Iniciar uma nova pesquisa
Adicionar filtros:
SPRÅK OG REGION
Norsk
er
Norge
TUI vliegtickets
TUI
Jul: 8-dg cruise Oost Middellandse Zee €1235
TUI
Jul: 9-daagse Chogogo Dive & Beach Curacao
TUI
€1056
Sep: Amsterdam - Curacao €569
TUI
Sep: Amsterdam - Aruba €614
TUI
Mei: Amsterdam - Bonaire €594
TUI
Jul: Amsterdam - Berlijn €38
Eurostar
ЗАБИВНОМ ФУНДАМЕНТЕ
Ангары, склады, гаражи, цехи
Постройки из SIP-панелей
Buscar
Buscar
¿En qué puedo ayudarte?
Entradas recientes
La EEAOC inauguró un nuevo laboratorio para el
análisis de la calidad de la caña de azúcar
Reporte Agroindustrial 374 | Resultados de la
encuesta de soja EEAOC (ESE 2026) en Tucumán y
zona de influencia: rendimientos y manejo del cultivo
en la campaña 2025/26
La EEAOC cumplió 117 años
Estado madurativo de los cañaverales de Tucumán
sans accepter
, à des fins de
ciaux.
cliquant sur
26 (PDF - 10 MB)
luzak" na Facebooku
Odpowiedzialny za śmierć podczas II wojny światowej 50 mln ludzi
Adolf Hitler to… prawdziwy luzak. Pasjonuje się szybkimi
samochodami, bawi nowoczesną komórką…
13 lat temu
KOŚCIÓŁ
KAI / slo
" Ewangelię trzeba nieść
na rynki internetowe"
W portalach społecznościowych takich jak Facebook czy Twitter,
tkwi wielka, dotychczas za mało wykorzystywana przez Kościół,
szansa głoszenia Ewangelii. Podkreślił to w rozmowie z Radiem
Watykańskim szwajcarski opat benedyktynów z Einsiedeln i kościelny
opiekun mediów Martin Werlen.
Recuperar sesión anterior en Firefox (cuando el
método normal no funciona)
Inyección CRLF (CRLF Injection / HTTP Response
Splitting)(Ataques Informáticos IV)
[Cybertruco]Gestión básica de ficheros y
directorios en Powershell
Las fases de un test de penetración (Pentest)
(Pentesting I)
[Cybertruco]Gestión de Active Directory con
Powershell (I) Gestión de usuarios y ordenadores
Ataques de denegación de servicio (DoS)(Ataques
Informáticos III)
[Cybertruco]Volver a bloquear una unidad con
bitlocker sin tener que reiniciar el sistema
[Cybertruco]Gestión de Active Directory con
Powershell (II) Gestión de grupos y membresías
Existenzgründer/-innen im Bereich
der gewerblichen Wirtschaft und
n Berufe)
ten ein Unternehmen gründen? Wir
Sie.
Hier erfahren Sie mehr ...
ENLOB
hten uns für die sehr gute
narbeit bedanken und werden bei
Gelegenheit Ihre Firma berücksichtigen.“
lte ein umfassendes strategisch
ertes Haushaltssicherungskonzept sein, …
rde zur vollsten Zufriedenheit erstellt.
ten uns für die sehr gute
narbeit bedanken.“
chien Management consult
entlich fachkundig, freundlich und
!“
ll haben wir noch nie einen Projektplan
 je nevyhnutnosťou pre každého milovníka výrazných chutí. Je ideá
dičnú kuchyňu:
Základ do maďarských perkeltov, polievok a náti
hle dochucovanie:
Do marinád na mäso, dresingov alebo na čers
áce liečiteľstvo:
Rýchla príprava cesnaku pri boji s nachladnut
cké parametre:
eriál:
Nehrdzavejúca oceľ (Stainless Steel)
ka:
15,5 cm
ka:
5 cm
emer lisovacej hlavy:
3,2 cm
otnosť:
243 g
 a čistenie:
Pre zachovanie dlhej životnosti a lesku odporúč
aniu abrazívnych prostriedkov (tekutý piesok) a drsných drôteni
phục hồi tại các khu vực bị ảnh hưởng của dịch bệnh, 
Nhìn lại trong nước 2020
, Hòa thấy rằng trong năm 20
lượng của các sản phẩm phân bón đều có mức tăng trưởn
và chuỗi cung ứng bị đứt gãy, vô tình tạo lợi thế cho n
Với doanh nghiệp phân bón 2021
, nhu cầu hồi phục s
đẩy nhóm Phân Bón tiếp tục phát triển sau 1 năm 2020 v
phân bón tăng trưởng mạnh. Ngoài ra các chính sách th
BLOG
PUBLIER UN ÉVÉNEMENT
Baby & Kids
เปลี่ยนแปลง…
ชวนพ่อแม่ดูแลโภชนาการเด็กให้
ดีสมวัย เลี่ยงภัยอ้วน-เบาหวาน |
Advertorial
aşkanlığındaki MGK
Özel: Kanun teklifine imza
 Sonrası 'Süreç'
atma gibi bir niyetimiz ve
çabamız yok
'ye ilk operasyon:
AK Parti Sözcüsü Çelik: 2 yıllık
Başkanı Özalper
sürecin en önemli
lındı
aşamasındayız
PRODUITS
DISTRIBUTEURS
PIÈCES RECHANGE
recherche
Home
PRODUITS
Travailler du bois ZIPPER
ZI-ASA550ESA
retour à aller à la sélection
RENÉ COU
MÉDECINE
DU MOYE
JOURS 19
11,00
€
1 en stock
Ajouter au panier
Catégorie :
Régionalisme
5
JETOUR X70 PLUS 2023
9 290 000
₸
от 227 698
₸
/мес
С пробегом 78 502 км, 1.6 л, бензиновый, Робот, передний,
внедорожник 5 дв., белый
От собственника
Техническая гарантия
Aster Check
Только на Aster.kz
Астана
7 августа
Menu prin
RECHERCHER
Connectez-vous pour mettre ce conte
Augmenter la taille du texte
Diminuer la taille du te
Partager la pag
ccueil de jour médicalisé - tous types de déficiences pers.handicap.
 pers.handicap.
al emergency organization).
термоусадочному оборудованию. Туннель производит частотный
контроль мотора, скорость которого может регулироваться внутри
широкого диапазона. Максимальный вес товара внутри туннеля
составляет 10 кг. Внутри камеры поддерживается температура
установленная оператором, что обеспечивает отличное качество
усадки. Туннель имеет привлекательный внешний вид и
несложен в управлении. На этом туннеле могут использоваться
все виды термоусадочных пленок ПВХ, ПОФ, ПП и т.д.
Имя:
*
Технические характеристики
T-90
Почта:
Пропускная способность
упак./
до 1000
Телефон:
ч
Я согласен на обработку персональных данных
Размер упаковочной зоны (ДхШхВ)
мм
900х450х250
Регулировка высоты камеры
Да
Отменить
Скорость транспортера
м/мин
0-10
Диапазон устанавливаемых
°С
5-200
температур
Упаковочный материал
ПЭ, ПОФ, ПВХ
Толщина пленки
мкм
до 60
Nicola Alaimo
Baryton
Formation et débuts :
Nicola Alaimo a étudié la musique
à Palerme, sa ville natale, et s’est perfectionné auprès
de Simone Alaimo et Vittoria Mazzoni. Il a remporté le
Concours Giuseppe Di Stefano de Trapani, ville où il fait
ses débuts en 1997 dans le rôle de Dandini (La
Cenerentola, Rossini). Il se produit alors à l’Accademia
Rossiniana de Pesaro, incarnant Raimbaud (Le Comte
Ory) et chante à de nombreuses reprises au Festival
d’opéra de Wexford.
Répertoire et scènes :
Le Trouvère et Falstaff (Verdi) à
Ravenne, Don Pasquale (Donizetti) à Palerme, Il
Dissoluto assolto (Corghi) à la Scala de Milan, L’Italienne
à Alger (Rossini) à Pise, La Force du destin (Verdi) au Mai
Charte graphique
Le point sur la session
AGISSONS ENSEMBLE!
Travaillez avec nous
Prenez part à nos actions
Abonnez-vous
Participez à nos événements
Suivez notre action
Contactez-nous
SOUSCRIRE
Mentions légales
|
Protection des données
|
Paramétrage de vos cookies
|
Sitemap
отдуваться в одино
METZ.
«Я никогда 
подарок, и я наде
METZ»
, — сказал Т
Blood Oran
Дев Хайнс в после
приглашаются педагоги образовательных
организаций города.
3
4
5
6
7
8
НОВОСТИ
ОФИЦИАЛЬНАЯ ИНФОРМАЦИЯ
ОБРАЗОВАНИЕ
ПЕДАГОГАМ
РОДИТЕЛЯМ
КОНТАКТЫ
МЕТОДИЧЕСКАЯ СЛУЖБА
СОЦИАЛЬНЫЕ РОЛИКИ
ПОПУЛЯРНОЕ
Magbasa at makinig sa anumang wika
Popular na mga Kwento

+===+

* Task to carry out
Set down, exactly as they appear above, all lines from the one that has "Rýchla príprava cesnaku pri boji s nachladnut" down to the one that has "Advertorial", including those two and no others.

* Answer below
Rýchla príprava cesnaku pri boji s nachladnut
cké parametre:
eriál:
Nehrdzavejúca oceľ (Stainless Steel)
ka:
15,5 cm
ka:
5 cm
emer lisovacej hlavy:
3,2 cm
otnosť:
243 g
 a čistenie:
Pre zachovanie dlhej životnosti a lesku odporúč
aniu abrazívnych prostriedkov (tekutý piesok) a drsných drôteni
phục hồi tại các khu vực bị ảnh hưởng của dịch bệnh, 
Nhìn lại trong nước 2020
, Hòa thấy rằng trong năm 20
lượng của các sản phẩm phân bón đều có mức tăng trưởn
và chuỗi cung ứng bị đứt gãy, vô tình tạo lợi thế cho n
Với doanh nghiệp phân bón 2021
, nhu cầu hồi phục s
đẩy nhóm Phân Bón tiếp tục phát triển sau 1 năm 2020 v
phân bón tăng trưởng mạnh. Ngoài ra các chính sách th
BLOG
PUBLIER UN ÉVÉNEMENT
Baby & Kids
เปลี่ยนแปลง…
ชวนพ่อแม่ดูแลโภชนาการเด็กให้
ดีสมวัย เลี่ยงภัยอ้วน-เบาหวาน |
Advertorial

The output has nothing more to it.